Adoption, Europa e il futuro dell’intelligenza artificiale
Parallelamente, si sta aprendo una cruciale competizione sul fronte dell’adoption. L’Occidente, pur essendo all’avanguardia nella ricerca pura, sta faticando a integrare l’AI in modo pervasivo nei processi aziendali e nella vita quotidiana come un vero e proprio strumento di creazione di valore diffuso. Al contrario, la Cina, grazie a politiche governative e a una diversa cultura aziendale, sta diffondendo l’AI in modo capillare nelle proprie aziende e nella vita delle persone. Questa maggiore adozione si traduce in un immenso vantaggio:
- Maggiore conoscenza: una diffusione più ampia significa un flusso costante di feedback, una conoscenza più approfondita delle esigenze reali del mercato e dei problemi pratici.
- Focalizzazione della ricerca: questo feedback permette alle aziende cinesi di focalizzare i loro investimenti in ricerca e sviluppo su task che generano benefici immediatamente spendibili sul mercato, piuttosto che sulla rincorsa di obiettivi scientifici puri (come l’AGI).
La capacità di trasformare l’innovazione algoritmica in valore economico attraverso l’adozione su larga scala potrebbe essere la mossa definitiva nello scacchiere globale. Modelli come KIMI, che ha riscosso un considerevole successo nel mondo del coding in Asia, dimostrano che l’efficienza, unita alla vicinanza al mercato, può superare rapidamente il gap tecnologico iniziale, ponendosi come concorrente diretto dei modelli occidentali specializzati in coding.

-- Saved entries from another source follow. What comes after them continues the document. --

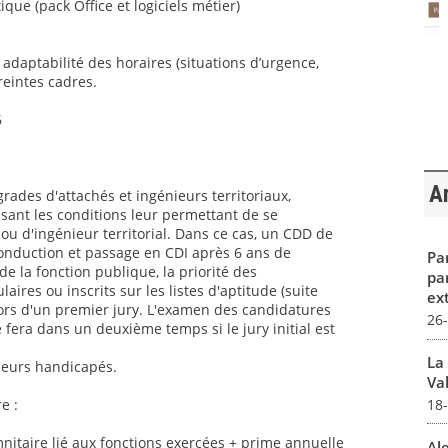
ique (pack Office et logiciels métier)
t adaptabilité des horaires (situations d’urgence,
reintes cadres.
6
Ar
grades d'attachés et ingénieurs territoriaux,
sant les conditions leur permettant de se
ou d'ingénieur territorial. Dans ce cas, un CDD de
conduction et passage en CDI après 6 ans de
Par
 la fonction publique, la priorité des
pa
aires ou inscrits sur les listes d'aptitude (suite
ex
ors d'un premier jury. L'examen des candidatures
26
 fera dans un deuxième temps si le jury initial est
La
lleurs handicapés.
Val
18
e :
itaire lié aux fonctions exercées + prime annuelle
Al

La dinamica attuale del settore AI non è un racconto di vincitori e vinti, ma la narrazione di due approcci divergenti che stanno convergendo in un punto di svolta. L’Occidente deve interrogarsi sulla sostenibilità economica del suo modello di sviluppo basato sulla pura scala (modelli sempre più energivori e “GPUivori”) e sulla sua capacità di tradurre l’innovazione di frontiera in adozione diffusa e redditizia che cambia il modo di lavorare e di vivere nella società.

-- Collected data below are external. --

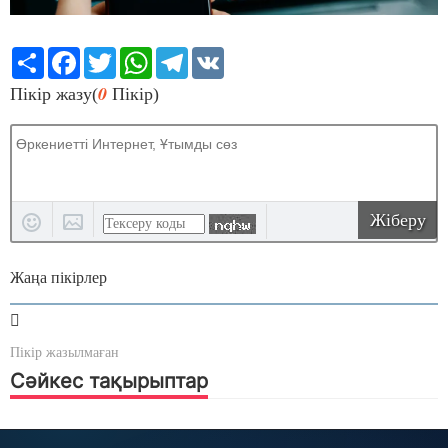
Share
Facebook
Twitter
WhatsApp
Telegram
VK
0
Пікір жазу(
Пікір)
Жіберу
Жаңа пікірлер
Пікір жазылмаған
Сәйкес тақырыптар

Per l’osservatore attento, la lezione da trarre è che la competizione per l’AI è ormai una battaglia di geometria del capitale e del talento. Non è più sufficiente adottare il modello più grande o blasonato, è cruciale valutare i modelli efficienti, la cui crescita in Oriente non è più solo un fenomeno tecnologico, ma un indicatore di un vantaggio strategico più ampio, radicato nell’ingegneria del software, nella gestione dei costi e nella capacità di integrare l’innovazione nella quotidianità del business. La nuova ondata della competizione sarà nell’adoption.

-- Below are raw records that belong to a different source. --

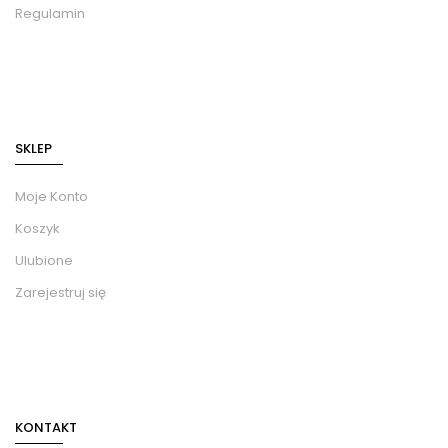
Regulamin
SKLEP
Moje Konto
Koszyk
Ulubione
Zarejestruj się
KONTAKT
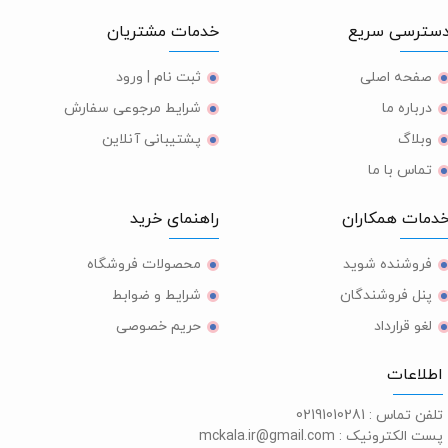
ترسی سریع
خدمات مشتریان
صفحه اصلی
ثبت نام | ورود
درباره ما
شرایط مرجوعی سفارش
وبلاگ
پشتیبانی آنلاین
تماس با ما
مات همکاران
راهنمای خرید
فروشنده شوید
محصولات فروشگاه
پنل فروشندگان
شرایط و ضوابط
لغو قرارداد
حریم خصوصی
طلاعات
لفن تماس :
02191010281
ست الکترونیک :
mckala.ir@gmail.com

Il futuro dell’AI sarà definito non solo da chi arriverà per primo all’AGI, ma da chi riuscirà a industrializzare l’intelligenza artificiale rendendola efficiente, scalabile ed economicamente sostenibile. Il vento sta cambiando: è il momento di un’analisi critica che guardi oltre la Silicon Valley, per comprendere appieno le forze che stanno rimodellando il paesaggio tecnologico globale. È ancora più urgente prendere una iniziativa come Europa che non sia solo “fare ammuina”.